- **Requirement**
Each line below that contains the word "apprentissage" must be copied.

- **Record excerpts**
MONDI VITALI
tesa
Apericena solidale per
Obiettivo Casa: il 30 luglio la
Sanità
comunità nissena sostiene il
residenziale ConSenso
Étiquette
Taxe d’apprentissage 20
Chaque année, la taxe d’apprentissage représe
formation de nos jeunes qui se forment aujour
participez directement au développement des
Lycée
* * *
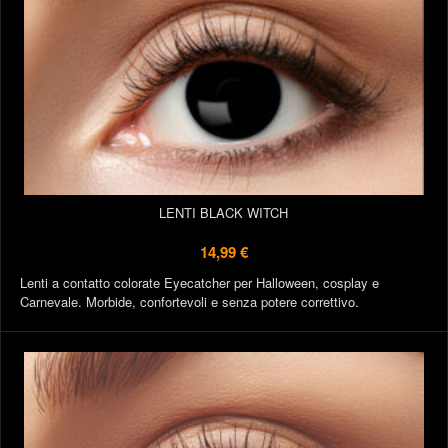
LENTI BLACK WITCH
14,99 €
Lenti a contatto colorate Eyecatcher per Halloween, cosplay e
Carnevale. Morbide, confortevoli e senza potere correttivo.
==
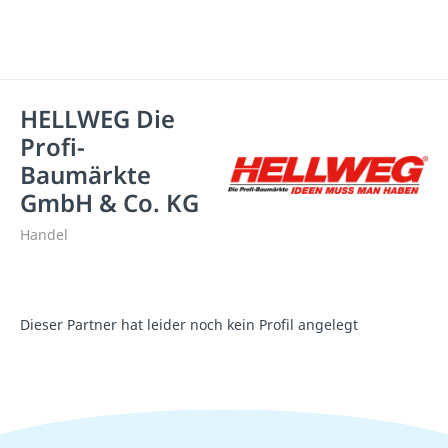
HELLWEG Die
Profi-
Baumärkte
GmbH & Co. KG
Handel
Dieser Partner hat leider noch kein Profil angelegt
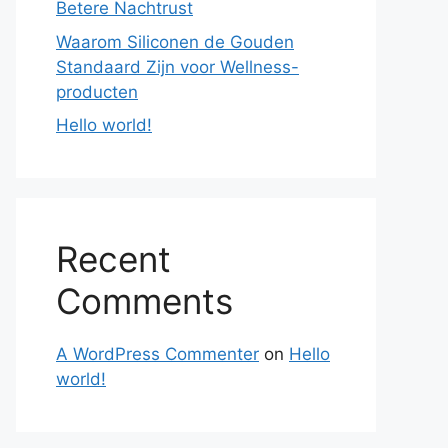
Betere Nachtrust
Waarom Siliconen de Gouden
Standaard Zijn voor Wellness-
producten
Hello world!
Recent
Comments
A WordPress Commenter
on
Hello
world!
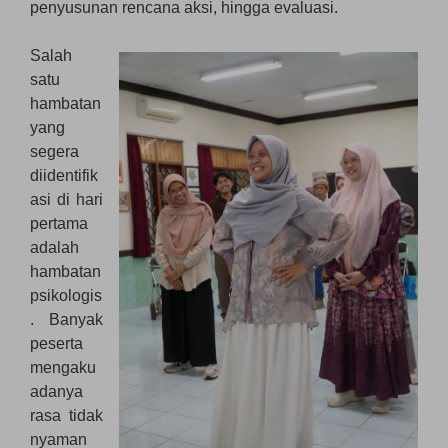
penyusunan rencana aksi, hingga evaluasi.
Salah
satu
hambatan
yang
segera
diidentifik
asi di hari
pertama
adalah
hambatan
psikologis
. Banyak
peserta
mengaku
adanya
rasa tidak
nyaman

- **Response to the exercise**
Taxe d’apprentissage 20
Chaque année, la taxe d’apprentissage représe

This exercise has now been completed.